Material supplied:
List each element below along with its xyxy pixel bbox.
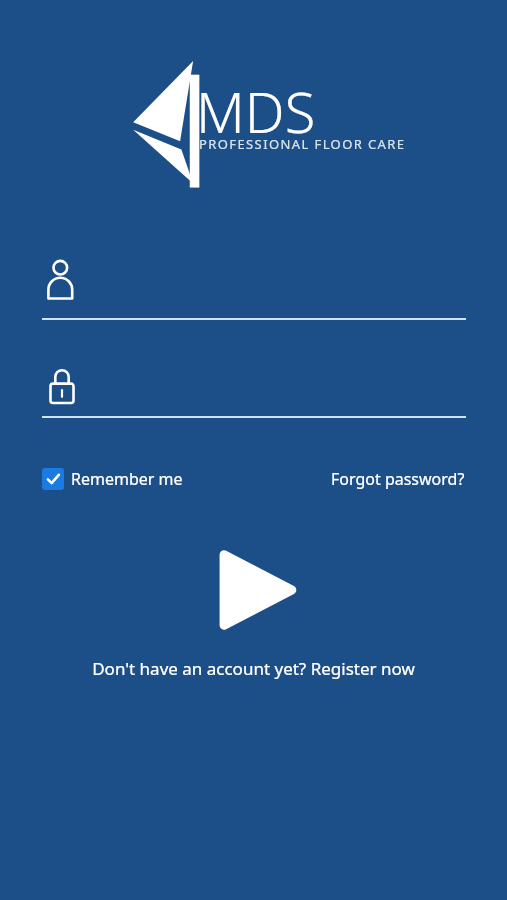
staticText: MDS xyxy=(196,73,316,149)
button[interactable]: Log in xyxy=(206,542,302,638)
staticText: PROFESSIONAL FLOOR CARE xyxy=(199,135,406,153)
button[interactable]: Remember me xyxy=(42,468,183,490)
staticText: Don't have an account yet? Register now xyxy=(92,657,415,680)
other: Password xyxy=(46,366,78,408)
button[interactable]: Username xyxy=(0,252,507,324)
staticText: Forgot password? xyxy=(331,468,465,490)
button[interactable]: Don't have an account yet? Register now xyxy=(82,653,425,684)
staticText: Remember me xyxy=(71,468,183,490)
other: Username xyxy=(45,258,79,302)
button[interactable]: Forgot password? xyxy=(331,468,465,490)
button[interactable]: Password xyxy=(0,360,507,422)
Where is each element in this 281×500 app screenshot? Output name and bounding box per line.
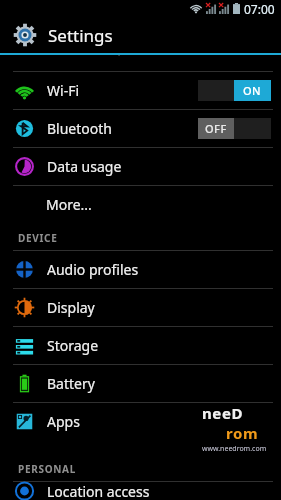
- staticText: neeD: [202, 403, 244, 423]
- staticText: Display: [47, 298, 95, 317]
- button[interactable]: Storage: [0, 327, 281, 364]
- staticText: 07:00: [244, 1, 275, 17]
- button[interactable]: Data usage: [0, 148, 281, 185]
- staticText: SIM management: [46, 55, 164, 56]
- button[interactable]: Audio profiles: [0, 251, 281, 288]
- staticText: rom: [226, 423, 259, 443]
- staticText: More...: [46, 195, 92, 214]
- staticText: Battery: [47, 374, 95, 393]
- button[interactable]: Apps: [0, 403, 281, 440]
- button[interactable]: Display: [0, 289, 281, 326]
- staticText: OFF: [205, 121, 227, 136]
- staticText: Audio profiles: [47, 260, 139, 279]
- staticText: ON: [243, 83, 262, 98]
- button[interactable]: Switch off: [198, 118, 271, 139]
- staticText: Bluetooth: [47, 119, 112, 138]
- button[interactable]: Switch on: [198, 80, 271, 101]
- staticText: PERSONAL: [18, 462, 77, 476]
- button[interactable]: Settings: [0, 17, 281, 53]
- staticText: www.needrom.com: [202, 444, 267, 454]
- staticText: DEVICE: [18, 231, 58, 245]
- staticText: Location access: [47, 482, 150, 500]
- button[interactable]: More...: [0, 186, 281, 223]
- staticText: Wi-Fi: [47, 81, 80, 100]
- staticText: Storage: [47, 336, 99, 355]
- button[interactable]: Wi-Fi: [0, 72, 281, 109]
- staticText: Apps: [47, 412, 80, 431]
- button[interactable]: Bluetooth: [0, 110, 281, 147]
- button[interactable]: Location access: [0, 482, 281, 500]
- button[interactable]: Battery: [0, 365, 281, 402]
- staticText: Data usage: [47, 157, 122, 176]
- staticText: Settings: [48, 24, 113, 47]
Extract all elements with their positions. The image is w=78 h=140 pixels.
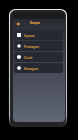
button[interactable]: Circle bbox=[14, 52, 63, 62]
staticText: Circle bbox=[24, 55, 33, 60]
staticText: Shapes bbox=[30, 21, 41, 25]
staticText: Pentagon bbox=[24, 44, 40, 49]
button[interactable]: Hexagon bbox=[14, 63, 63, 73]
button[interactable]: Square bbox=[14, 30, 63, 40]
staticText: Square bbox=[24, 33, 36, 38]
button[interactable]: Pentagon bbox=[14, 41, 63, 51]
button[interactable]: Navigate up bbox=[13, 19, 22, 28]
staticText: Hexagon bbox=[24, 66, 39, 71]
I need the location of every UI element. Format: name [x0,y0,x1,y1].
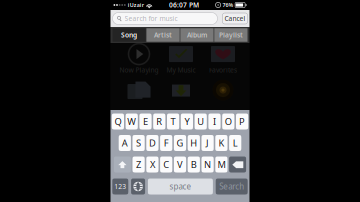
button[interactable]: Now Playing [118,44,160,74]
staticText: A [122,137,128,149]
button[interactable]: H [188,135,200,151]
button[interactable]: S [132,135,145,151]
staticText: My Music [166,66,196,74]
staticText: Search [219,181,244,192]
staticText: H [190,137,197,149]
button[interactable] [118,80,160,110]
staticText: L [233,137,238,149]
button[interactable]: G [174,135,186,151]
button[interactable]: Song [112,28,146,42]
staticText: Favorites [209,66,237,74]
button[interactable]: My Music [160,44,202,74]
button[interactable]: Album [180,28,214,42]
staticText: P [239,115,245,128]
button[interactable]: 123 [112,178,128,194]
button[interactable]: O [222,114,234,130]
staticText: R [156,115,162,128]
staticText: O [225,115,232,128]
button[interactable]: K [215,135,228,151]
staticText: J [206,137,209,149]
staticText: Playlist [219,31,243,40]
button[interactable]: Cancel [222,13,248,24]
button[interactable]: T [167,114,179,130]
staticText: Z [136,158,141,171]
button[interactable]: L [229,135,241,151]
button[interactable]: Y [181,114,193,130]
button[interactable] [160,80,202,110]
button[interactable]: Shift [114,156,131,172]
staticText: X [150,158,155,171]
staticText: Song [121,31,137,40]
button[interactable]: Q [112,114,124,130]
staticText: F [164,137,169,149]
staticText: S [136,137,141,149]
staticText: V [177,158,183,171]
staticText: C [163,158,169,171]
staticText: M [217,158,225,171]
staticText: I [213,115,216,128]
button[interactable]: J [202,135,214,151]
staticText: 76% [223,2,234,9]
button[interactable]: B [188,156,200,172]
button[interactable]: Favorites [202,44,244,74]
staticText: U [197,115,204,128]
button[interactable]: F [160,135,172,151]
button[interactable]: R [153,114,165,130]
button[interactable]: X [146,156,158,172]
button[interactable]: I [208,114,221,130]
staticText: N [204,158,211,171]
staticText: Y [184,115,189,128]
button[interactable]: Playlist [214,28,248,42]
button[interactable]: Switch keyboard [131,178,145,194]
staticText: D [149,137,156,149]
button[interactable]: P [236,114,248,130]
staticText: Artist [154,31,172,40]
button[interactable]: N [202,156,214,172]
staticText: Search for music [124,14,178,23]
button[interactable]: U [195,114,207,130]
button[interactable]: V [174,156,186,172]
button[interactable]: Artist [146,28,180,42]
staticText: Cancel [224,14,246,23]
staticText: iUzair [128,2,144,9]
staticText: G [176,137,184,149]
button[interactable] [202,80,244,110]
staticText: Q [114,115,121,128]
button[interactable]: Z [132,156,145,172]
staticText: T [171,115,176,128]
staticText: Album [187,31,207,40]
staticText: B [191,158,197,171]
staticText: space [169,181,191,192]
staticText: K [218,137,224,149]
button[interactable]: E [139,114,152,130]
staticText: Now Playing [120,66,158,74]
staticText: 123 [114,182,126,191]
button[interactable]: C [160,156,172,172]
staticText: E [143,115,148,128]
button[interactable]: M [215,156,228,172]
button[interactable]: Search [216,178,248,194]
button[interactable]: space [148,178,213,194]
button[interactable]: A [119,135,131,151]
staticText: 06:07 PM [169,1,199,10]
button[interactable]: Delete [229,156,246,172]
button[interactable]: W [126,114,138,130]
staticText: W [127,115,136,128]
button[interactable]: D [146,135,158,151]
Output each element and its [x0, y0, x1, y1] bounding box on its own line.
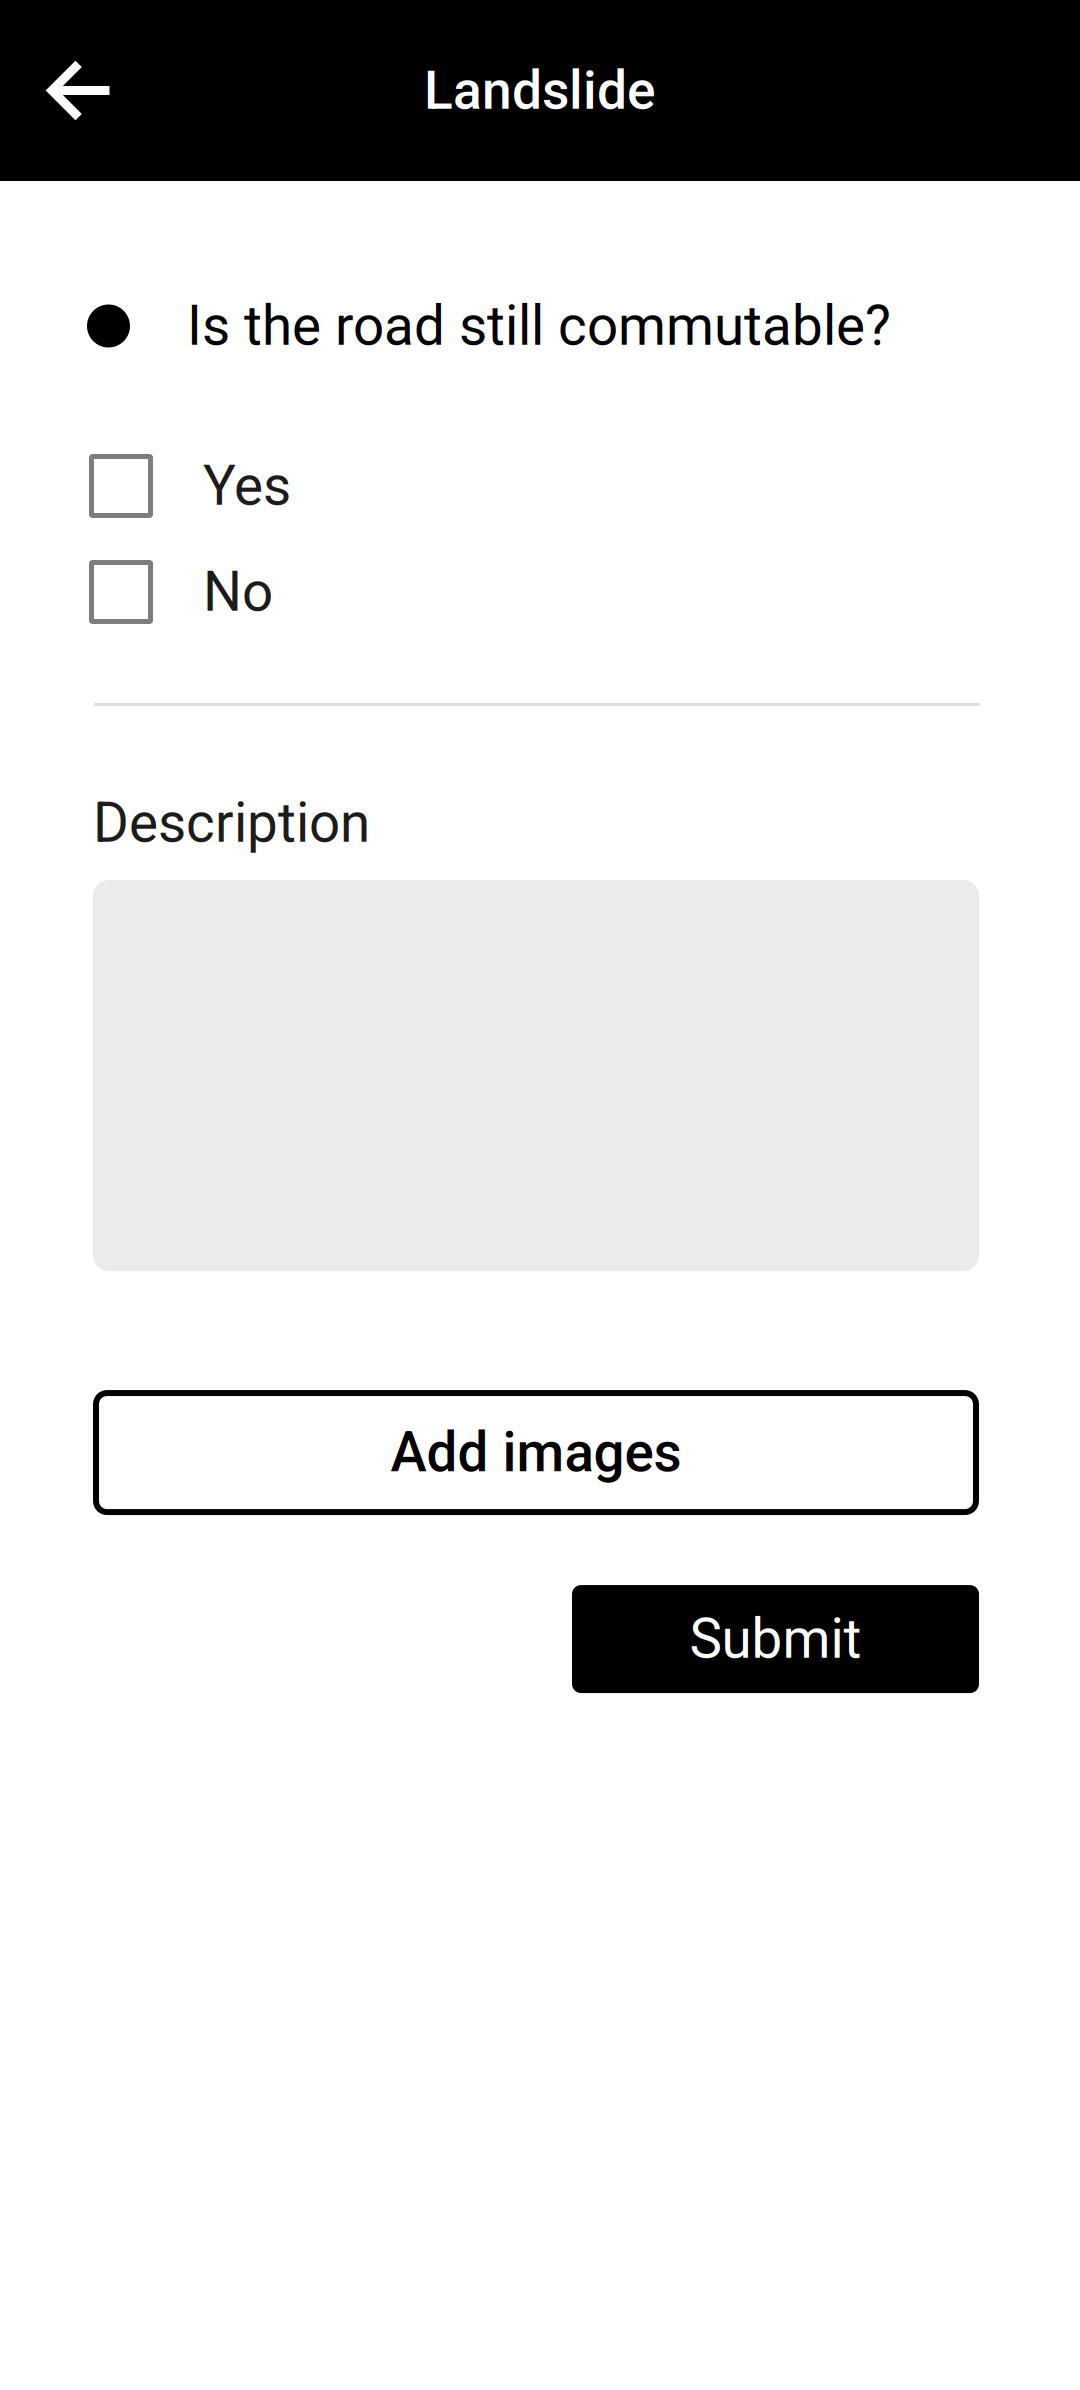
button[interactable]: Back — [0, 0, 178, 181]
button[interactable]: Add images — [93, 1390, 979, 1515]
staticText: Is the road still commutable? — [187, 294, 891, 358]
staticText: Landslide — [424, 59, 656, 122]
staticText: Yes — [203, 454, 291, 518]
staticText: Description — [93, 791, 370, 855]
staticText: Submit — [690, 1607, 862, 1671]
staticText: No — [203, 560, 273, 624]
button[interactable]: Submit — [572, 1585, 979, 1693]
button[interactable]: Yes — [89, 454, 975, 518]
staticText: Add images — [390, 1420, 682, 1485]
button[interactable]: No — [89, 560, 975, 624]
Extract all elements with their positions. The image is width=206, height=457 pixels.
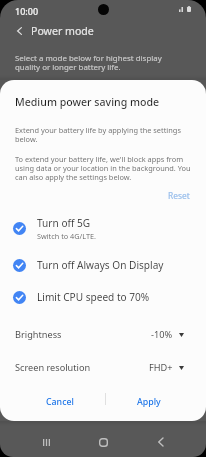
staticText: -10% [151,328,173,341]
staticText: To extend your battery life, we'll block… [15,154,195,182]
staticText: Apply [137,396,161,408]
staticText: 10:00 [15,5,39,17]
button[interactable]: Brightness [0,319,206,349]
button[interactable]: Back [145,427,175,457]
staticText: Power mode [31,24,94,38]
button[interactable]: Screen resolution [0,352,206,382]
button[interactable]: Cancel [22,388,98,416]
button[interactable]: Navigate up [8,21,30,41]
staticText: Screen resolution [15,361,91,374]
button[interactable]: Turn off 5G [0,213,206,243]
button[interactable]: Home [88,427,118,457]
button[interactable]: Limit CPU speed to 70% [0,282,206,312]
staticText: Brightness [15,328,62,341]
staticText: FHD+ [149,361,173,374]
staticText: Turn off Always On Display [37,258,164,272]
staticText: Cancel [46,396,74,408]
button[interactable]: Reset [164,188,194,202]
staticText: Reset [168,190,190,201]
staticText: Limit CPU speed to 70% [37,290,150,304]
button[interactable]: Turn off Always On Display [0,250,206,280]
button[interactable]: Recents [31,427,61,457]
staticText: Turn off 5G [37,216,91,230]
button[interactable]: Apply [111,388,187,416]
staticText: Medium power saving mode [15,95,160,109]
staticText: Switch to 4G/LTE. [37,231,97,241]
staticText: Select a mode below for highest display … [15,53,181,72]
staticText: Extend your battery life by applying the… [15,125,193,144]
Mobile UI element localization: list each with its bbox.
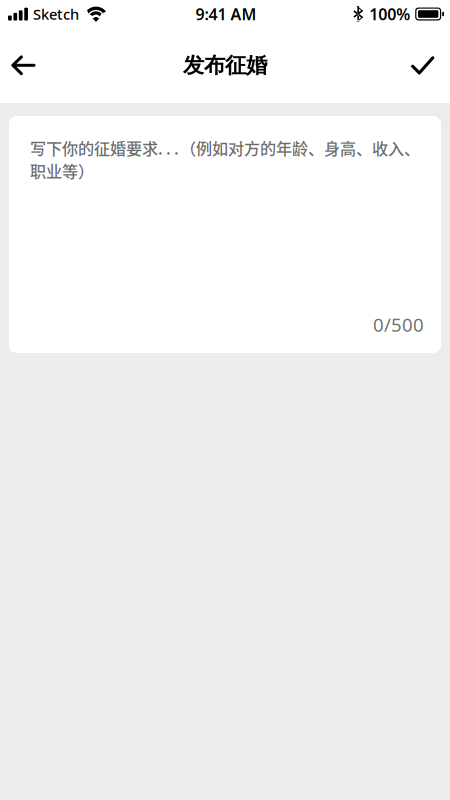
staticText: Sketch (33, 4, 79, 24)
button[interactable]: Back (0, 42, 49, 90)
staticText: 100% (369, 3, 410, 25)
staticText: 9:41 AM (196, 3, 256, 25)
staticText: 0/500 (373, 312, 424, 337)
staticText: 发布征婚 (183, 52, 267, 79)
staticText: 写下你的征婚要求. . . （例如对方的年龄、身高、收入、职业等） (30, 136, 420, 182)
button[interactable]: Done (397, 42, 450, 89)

Task directions: The lines above that hold the word "below" should be found and copied out.

Answer space:
List each element below along with its xyxy pixel bbox.
staticText: Select a mode below for highest display … [15,53,181,72]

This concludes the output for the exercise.